Quello che gli organizzatori chiedono è:

  1. «l’abolizione totale – anche dal dibattito pubblico e mediatico – di qualsivoglia misura discriminatoria verso chi abbia liberamente scelto di non vaccinarsi o verso chi, pur volendo, non abbia potuto né possa farlo;
  2. l’abolizione dall’agenda politica nazionale e mondiale di qualsiasi misura restrittiva nei confronti di persone perfettamente sane. Mai più lockdown, coprifuoco e qualsiasi forma di intollerabile sopruso altrimenti denominato. Mai più toni bellici usati verso i civili, mai più terrore negli anziani e nei bambini. Non siamo i sudditi di una tirannide, non accetteremo di essere nuovamente rinchiusi ai domiciliari: seppure dovesse coglierci una recrudescenza della pandemia, la affronteremo con condotte responsabili e senza panico. Non possiamo smettere di vivere per un virus;
  3. la radicale modifica di tutto l’impianto di quel ricatto a strozzo meglio noto come Recovery Fund, strumento attualmente destinato in buona parte alla digitalizzazione. Il paradosso è proprio questo: per rispondere a una pandemia che pur uccidendo lo “zero-virgola” è apparentemente riuscita a minacciare i sistemi sanitari di tutto il mondo, si sta ora procedendo con una misura che non si concentra affatto sui sistemi sanitari. Non si comprende il perché di una tale assurdità, perciò si richiede con forza di fare una inversione a U e di potenziare tutti i principali settori pubblici (sanità, scuola, trasporti e così via);
  4. la pretesa che i nostri media di massa promuovano finalmente un dibattito pubblico scientifico che sia intellettualmente onesto e massimamente aperto a quei medici, giuristi, filosofi e giornalisti che abbiano maturato una posizione critica nei confronti della narrazione istituzionale. Si richiede, in particolare, che i mezzi di informazione e i giornalisti di ogni testata facciano piena luce sui protocolli anti-covid elaborati da vari gruppi di medici e da varie associazioni, affinché le istituzioni politiche acquisiscano tali protocolli terapeutici e possano indicarli come misure di contrasto alla pandemia;
  5. la richiesta di dimissioni in blocco dell’intero governo, e in primo luogo del Ministro della salute Roberto Speranza. Difatti, se è vero – come sostenuto dall’Avvocatura dello Stato – che nel computo dei decessi Covid siano stati inseriti tutti i soggetti positivi al virus, inclusi quelli che non hanno sviluppato alcun sintomo, allora Roberto Speranza va quantomeno processato per procurato allarme, essendo – in qualità di Ministro – responsabile di tutte le attività del suo Ministero.
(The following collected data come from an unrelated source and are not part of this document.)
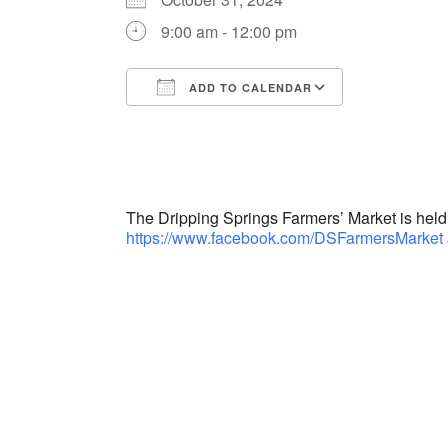
9:00 am - 12:00 pm
ADD TO CALENDAR
Download ICS
Google Cal
The Dripping Springs Farmers’ Market is hel
https://www.facebook.com/DSFarmersMarket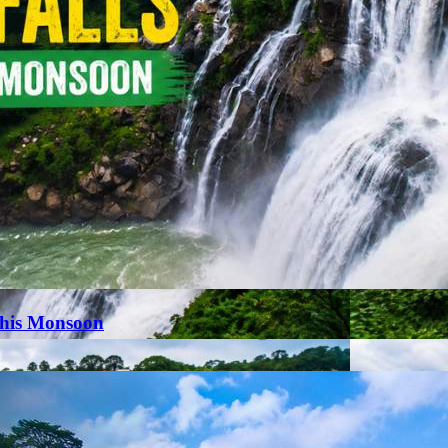
This Monsoon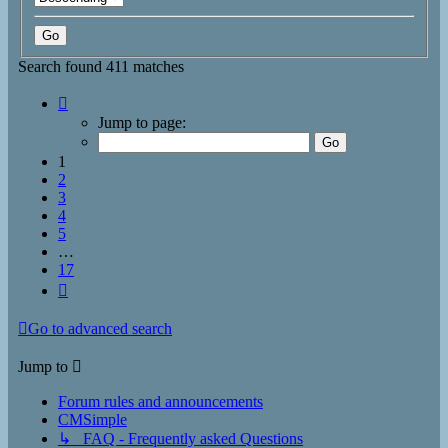
Search found 411 matches
Page
1
Jump to page:
of
17
1
2
3
4
5
…
17
Next
Go to advanced search
Jump to
Forum rules and announcements
CMSimple
↳ FAQ - Frequently asked Questions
A tale rilievo si aggiunge la necessità di verificare eventuali responsabilità in termini di aggiornamento del piano pandemico, pure con riferimento al reato di epidemia colposa;
  6. la richesta di un referendum popolare per procedere con l’elezione di una nuova Assemblea Costituente, composta dalla più ampia rappresentanza sociale possibile, che si faccia carico di effettuare tutti quei cambiamenti radicali che consentano al sistema di rimuovere le cause, non solo alcuni sintomi, del suo tracollo. Se rivoluzione deve essere, lo sia davvero: de jure, non di fatto, non violenta, legale, partecipata dalla società civile».